(Dataset entries)
== Segment start ==
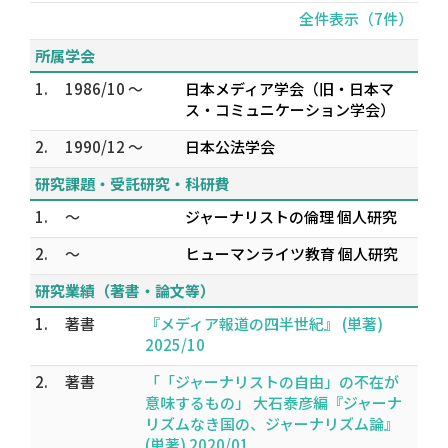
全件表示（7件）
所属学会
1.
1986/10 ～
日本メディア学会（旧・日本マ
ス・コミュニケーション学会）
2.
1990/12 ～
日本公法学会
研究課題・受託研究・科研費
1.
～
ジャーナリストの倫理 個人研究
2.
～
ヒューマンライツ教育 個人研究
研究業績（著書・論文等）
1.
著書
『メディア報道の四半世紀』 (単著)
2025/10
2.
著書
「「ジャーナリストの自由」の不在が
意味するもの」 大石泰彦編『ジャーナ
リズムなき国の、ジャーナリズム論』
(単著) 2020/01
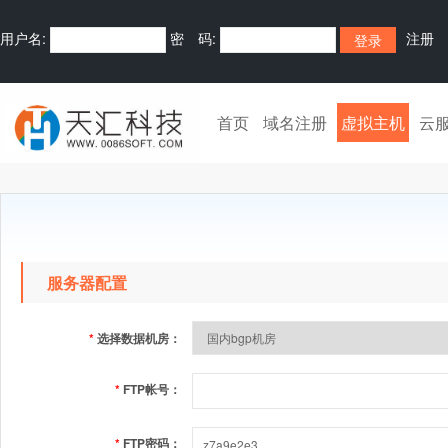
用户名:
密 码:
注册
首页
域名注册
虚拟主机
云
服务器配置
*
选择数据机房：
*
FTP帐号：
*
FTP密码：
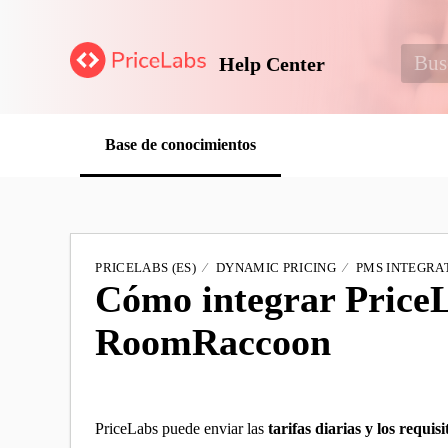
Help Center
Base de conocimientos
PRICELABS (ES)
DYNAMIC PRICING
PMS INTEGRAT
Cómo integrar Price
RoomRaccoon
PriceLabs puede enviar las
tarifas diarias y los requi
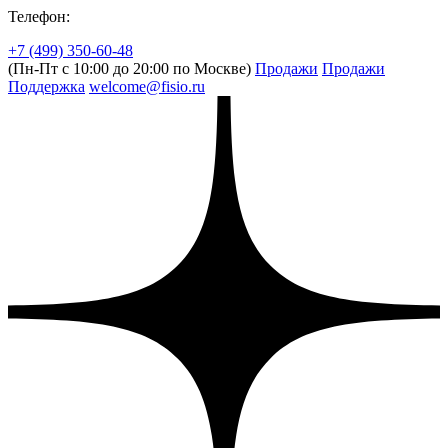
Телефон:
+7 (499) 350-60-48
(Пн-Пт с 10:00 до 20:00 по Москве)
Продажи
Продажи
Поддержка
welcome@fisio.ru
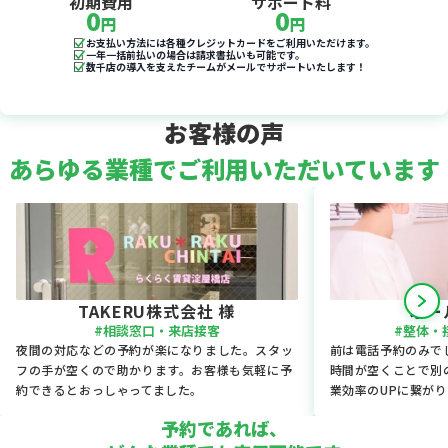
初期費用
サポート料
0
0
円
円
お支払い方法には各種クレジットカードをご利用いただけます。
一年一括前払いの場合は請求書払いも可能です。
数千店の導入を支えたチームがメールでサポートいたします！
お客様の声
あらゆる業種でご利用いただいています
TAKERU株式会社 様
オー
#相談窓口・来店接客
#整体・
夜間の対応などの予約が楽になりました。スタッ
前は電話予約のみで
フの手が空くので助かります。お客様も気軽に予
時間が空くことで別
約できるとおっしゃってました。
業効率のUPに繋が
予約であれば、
== Segment end ==
_REQUIRED ACTION_
Copy all records exactly; omit images.

_EXERCISE RESULT_
全件表示（7件）
所属学会
1.
1986/10 ～
日本メディア学会（旧・日本マ
ス・コミュニケーション学会）
2.
1990/12 ～
日本公法学会
研究課題・受託研究・科研費
1.
～
ジャーナリストの倫理 個人研究
2.
～
ヒューマンライツ教育 個人研究
研究業績（著書・論文等）
1.
著書
『メディア報道の四半世紀』 (単著)
2025/10
2.
著書
「「ジャーナリストの自由」の不在が
意味するもの」 大石泰彦編『ジャーナ
リズムなき国の、ジャーナリズム論』
(単著) 2020/01
用户名:
密 码:
注册
首页
域名注册
虚拟主机
云
服务器配置
*
选择数据机房：
*
FTP帐号：
*
FTP密码：
Help Center
Base de conocimientos
PRICELABS (ES)
DYNAMIC PRICING
PMS INTEGRAT
Cómo integrar Price
RoomRaccoon
PriceLabs puede enviar las
tarifas diarias y los requi
Телефон:
+7 (499) 350-60-48
(Пн-Пт с 10:00 до 20:00 по Москве)
Продажи
Продажи
Поддержка
welcome@fisio.ru
初期費用
サポート料
0
0
円
円
お支払い方法には各種クレジットカードをご利用いただけます。
一年一括前払いの場合は請求書払いも可能です。
数千店の導入を支えたチームがメールでサポートいたします！
お客様の声
あらゆる業種でご利用いただいています
TAKERU株式会社 様
オー
#相談窓口・来店接客
#整体・
夜間の対応などの予約が楽になりました。スタッ
前は電話予約のみで
フの手が空くので助かります。お客様も気軽に予
時間が空くことで別
約できるとおっしゃってました。
業効率のUPに繋が
予約であれば、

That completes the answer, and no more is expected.